How to tell children
For you, the time of divorce is a time of agonizing agonizing; at the same time you must be strong and support children is not an easy task. But children need to be told what is happening and, depending on age, why.
Your children will immediately have questions that need to be answered clearly, and as many times as they ask you, and children can ask dozens of times, during and after the divorce. The questions most often are: “Why are you doing this?”, “Where will I live?”, “Will I have to go to another school?”, “Where will my dad live?”, “When will I see him?” Experts say that children need to be assured that their needs will be met.
“Older children can tell more about the reasons for divorce, omitting, of course, details of intimate relationships, but be careful, do not speak ill of the other parent, warns Dr. Ahronz. Even if you are very angry with him, do not tell your children that you hate their father, she advises. After all, they are part of it. If you hate him, you say that you hate that which is part of him. ”

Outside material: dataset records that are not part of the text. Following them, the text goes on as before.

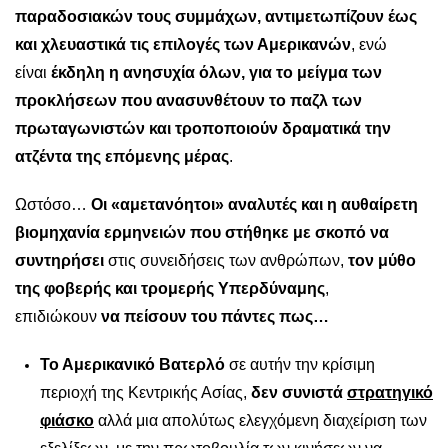
παραδοσιακών τους συμμάχων, αντιμετωπίζουν έως
και χλευαστικά τις επιλογές των Αμερικανών
, ενώ
είναι
έκδηλη η ανησυχία όλων, για το μείγμα των
προκλήσεων που ανασυνθέτουν το παζλ των
πρωταγωνιστών και τροποποιούν δραματικά την
ατζέντα της επόμενης μέρας
.
Ωστόσο…
Οι «αμετανόητοι» αναλυτές και η αυθαίρετη
βιομηχανία ερμηνειών που στήθηκε με σκοπό να
συντηρήσει
στις συνειδήσεις των ανθρώπων,
τον μύθο
της φοβερής και τρομερής Υπερδύναμης
,
επιδιώκουν
να πείσουν του πάντες πως…
Το Αμερικανικό Βατερλό
σε αυτήν την κρίσιμη
περιοχή της Κεντρικής Ασίας,
δεν συνιστά
στρατηγικό
φιάσκο
αλλά μια απολύτως ελεγχόμενη διαχείριση των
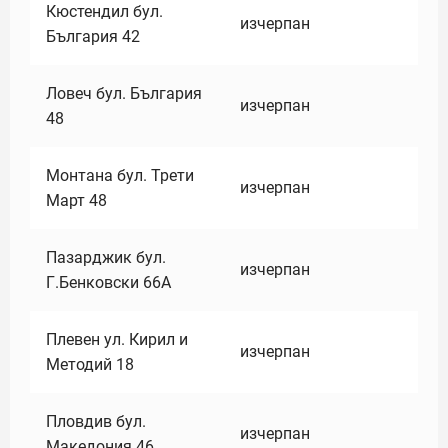
Кюстендил бул.
изчерпан
България 42
Ловеч бул. България
изчерпан
48
Монтана бул. Трети
изчерпан
Март 48
Пазарджик бул.
изчерпан
Г.Бенковски 66А
Плевен ул. Кирил и
изчерпан
Методий 18
Пловдив бул.
изчерпан
Македония 46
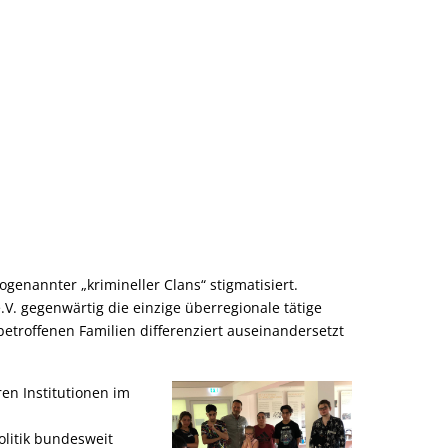
enannter „krimineller Clans“ stigmatisiert.
V. gegenwärtig die einzige überregionale tätige
betroffenen Familien differenziert auseinandersetzt
en Institutionen im
olitik bundesweit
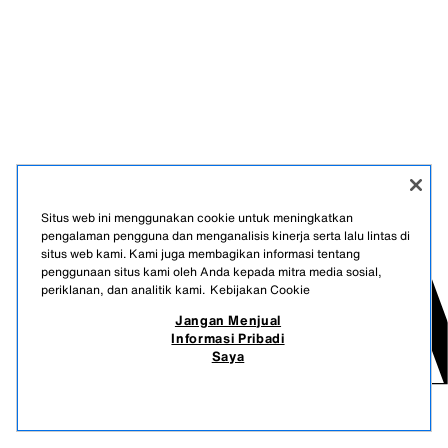
Situs web ini menggunakan cookie untuk meningkatkan
pengalaman pengguna dan menganalisis kinerja serta lalu lintas di
situs web kami. Kami juga membagikan informasi tentang
penggunaan situs kami oleh Anda kepada mitra media sosial,
periklanan, dan analitik kami.
Kebijakan Cookie
Jangan Menjual
Informasi Pribadi
Saya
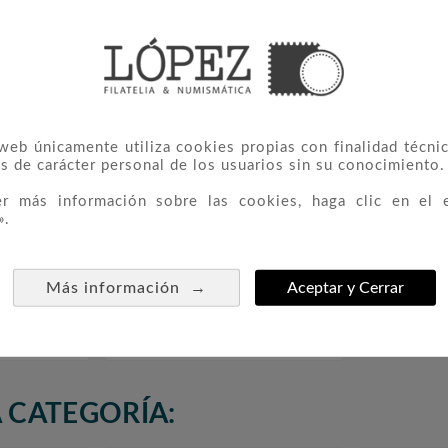
 web únicamente utiliza cookies propias con finalidad técnic
s de carácter personal de los usuarios sin su conocimiento.
er más información sobre las cookies, haga clic en el 
».
Hojas
Moneda Conmemorativa 2
Moneda 



→
Más información
Aceptar y Cerrar
Para 5
Euros Francia 2022 JJOO
Euros Gr
 26 Mm
Paris 2024
20,00 €
 CATEGORÍA:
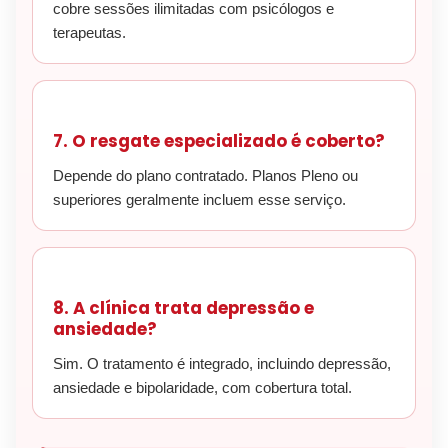
cobre sessões ilimitadas com psicólogos e
terapeutas.
7. O resgate especializado é coberto?
Depende do plano contratado. Planos Pleno ou
superiores geralmente incluem esse serviço.
8. A clínica trata depressão e
ansiedade?
Sim. O tratamento é integrado, incluindo depressão,
ansiedade e bipolaridade, com cobertura total.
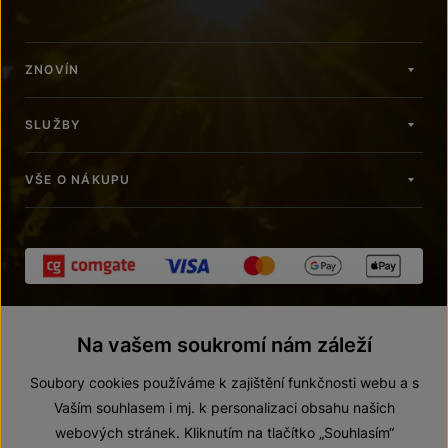
ZNOVÍN
SLUŽBY
VŠE O NÁKUPU
Na vašem soukromí nám záleží
Soubory cookies používáme k zajištění funkčnosti webu a s
Vaším souhlasem i mj. k personalizaci obsahu našich
webových stránek. Kliknutím na tlačítko „Souhlasím“
© 2026 ZNOVÍN ZNOJMO, a. s.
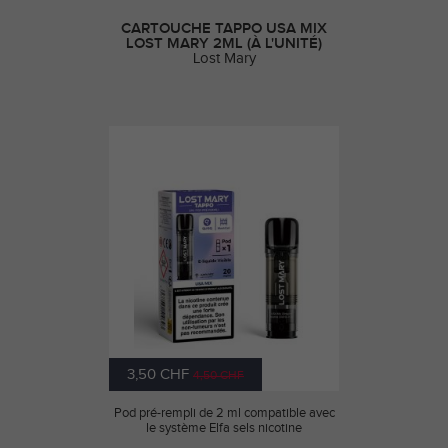
CARTOUCHE TAPPO USA MIX
LOST MARY 2ML (À L'UNITÉ)
Lost Mary
3,50 CHF
4,50 CHF
Pod pré-rempli de 2 ml compatible avec
le système Elfa sels nicotine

Do not expect your children to remain serenely happy when such an important social shift occurs in their lives. Even barely walking and the babies react negatively; they are disturbed in sleep, problems with food begin, regress in the administration of natural needs. Children of preschool age may begin to fight or bite, characterized by outbursts of anger. Children of primary school age often become lethargic or hyperactive, begin to hate school or urinate into bed. Older children and teenagers often become depressed, feel lonely, useless, insignificant to anyone, they are hurt, they are anxious, they may experience shame. This is almost enough to keep you from a divorce. And many parents do that.
After a divorce, when you need to rebuild your life, you must become the main support for your child. Much depends on your behavior during the divorce process. This means that both of you should behave with dignity, but this is not always feasible in the heat of passion. Very often the divorce procedure really turns into a battle.
Dr. Ahronz singled out four types of parental behavior after a divorce: “worst enemies”, “angry companions at each other”, “collaborating colleagues”, “good friends”. “It’s best for children if their parents maintain friendly relations, taking care of the children together,” she said. Otherwise, children are drawn into conflicts between their parents, and this is a disaster. ”
One 15-year-old girl told Dr. Ahronz that she denied religion to herself. Why? Her father is a Jew, and her mother is a Catholic. If she had to choose a religion, it would mean that she favors one parent, but she cannot do this, the girl explained.